Task directions: Look below for the line holding "the type of case" and the line holding "our social media, advertising". Repeat those two and everything between, exactly.

++++++++++

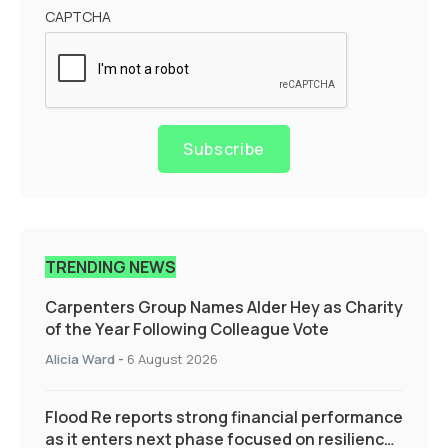
CAPTCHA
Subscribe
TRENDING NEWS
Carpenters Group Names Alder Hey as Charity
of the Year Following Colleague Vote
Alicia Ward
-
6 August 2026
Flood Re reports strong financial performance
as it enters next phase focused on resilience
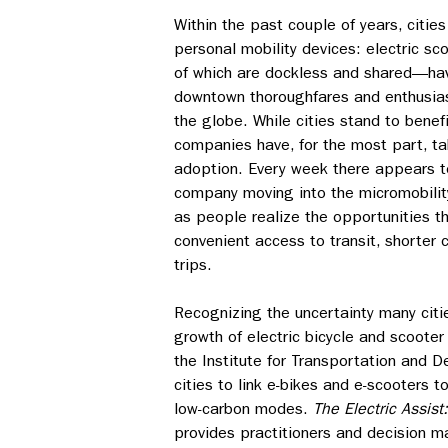
Within the past couple of years, cities
personal mobility devices: electric s
of which are dockless and shared—h
downtown thoroughfares and enthusias
the globe. While cities stand to benef
companies have, for the most part, t
adoption. Every week there appears t
company moving into the micromobilit
as people realize the opportunities t
convenient access to transit, shorte
trips.
Recognizing the uncertainty many citi
growth of electric bicycle and scooter
the Institute for Transportation and 
cities to link e-bikes and e-scooters 
low-carbon modes.
The Electric Assist
provides practitioners and decision m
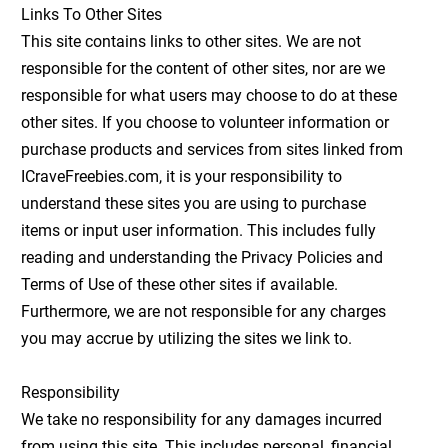
Links To Other Sites
This site contains links to other sites. We are not
responsible for the content of other sites, nor are we
responsible for what users may choose to do at these
other sites. If you choose to volunteer information or
purchase products and services from sites linked from
ICraveFreebies.com, it is your responsibility to
understand these sites you are using to purchase
items or input user information. This includes fully
reading and understanding the Privacy Policies and
Terms of Use of these other sites if available.
Furthermore, we are not responsible for any charges
you may accrue by utilizing the sites we link to.
Responsibility
We take no responsibility for any damages incurred
from using this site. This includes personal, financial,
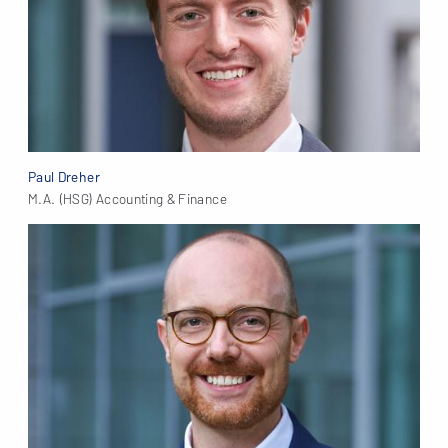
Paul Dreher
M.A. (HSG) Accounting & Finance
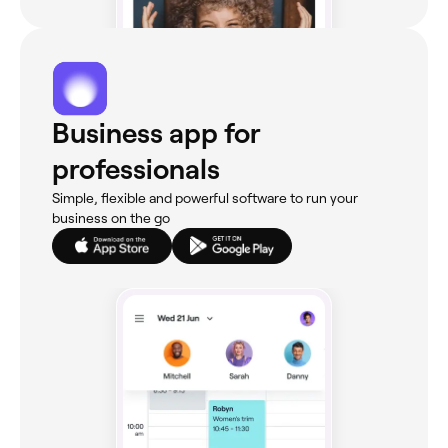
Business app for
professionals
Simple, flexible and powerful software to run your
business on the go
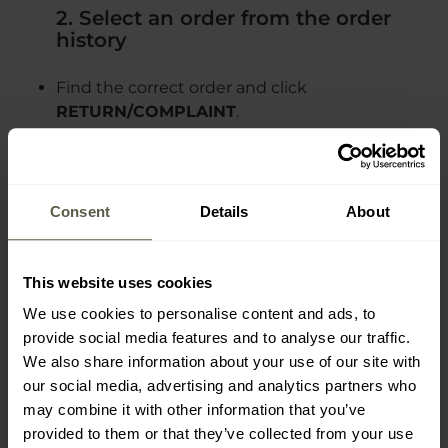
2. Select an order from the order
history
Find the correct order and click
RETURN/COMPLAINT
.
Consent
Details
About
3. Select RETURN or COMPLAINT as
This website uses cookies
the type of case
We use cookies to personalise content and ads, to
provide social media features and to analyse our traffic.
We also share information about your use of our site with
our social media, advertising and analytics partners who
may combine it with other information that you’ve
provided to them or that they’ve collected from your use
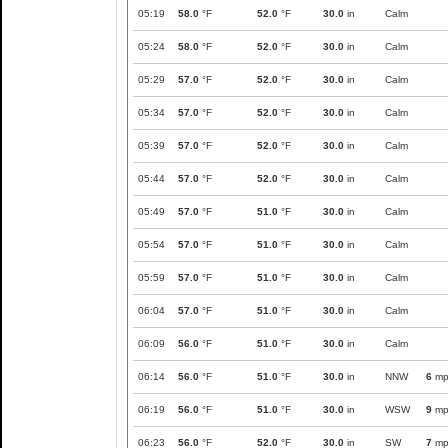
05:19
58.0
°F
52.0
°F
30.0
in
Calm
05:24
58.0
°F
52.0
°F
30.0
in
Calm
05:29
57.0
°F
52.0
°F
30.0
in
Calm
05:34
57.0
°F
52.0
°F
30.0
in
Calm
05:39
57.0
°F
52.0
°F
30.0
in
Calm
05:44
57.0
°F
52.0
°F
30.0
in
Calm
05:49
57.0
°F
51.0
°F
30.0
in
Calm
05:54
57.0
°F
51.0
°F
30.0
in
Calm
05:59
57.0
°F
51.0
°F
30.0
in
Calm
06:04
57.0
°F
51.0
°F
30.0
in
Calm
06:09
56.0
°F
51.0
°F
30.0
in
Calm
06:14
56.0
°F
51.0
°F
30.0
in
NNW
6
mp
06:19
56.0
°F
51.0
°F
30.0
in
WSW
9
mp
06:23
56.0
°F
52.0
°F
30.0
in
SW
7
mp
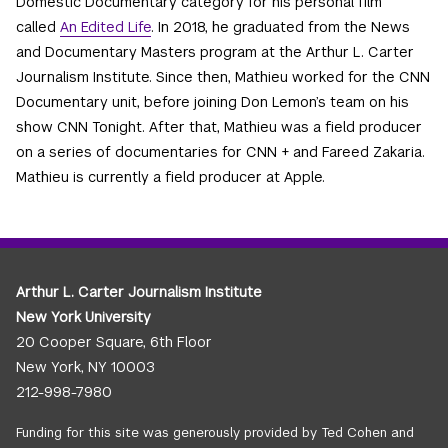
Domestic Documentary category for his personal film
called
An Edited Life
. In 2018, he graduated from the News
and Documentary Masters program at the Arthur L. Carter
Journalism Institute. Since then, Mathieu worked for the CNN
Documentary unit, before joining Don Lemon’s team on his
show CNN Tonight. After that, Mathieu was a field producer
on a series of documentaries for CNN + and Fareed Zakaria.
Mathieu is currently a field producer at Apple.
Arthur L. Carter Journalism Institute
New York University
20 Cooper Square, 6th Floor
New York, NY 10003
212-998-7980
Funding for this site was generously provided by Ted Cohen and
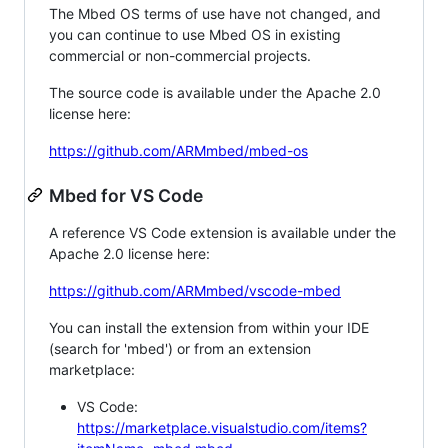
The Mbed OS terms of use have not changed, and
you can continue to use Mbed OS in existing
commercial or non-commercial projects.
The source code is available under the Apache 2.0
license here:
https://github.com/ARMmbed/mbed-os
Mbed for VS Code
A reference VS Code extension is available under the
Apache 2.0 license here:
https://github.com/ARMmbed/vscode-mbed
You can install the extension from within your IDE
(search for 'mbed') or from an extension
marketplace:
VS Code:
https://marketplace.visualstudio.com/items?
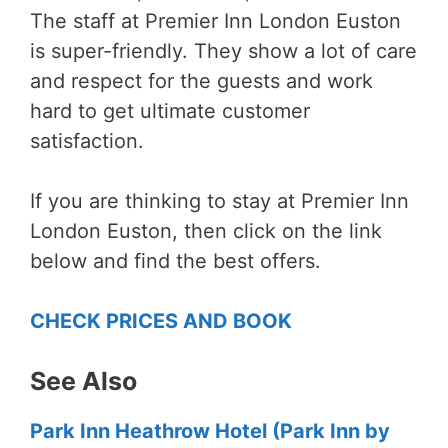
The staff at Premier Inn London Euston
is super-friendly. They show a lot of care
and respect for the guests and work
hard to get ultimate customer
satisfaction.
If you are thinking to stay at Premier Inn
London Euston, then
click
on the link
below and find the best offers.
CHECK PRICES AND BOOK
See Also
Park Inn Heathrow Hotel (Park Inn by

++++++++++

Written solution:
the type of case
We use cookies to personalise content and ads, to
provide social media features and to analyse our traffic.
We also share information about your use of our site with
our social media, advertising and analytics partners who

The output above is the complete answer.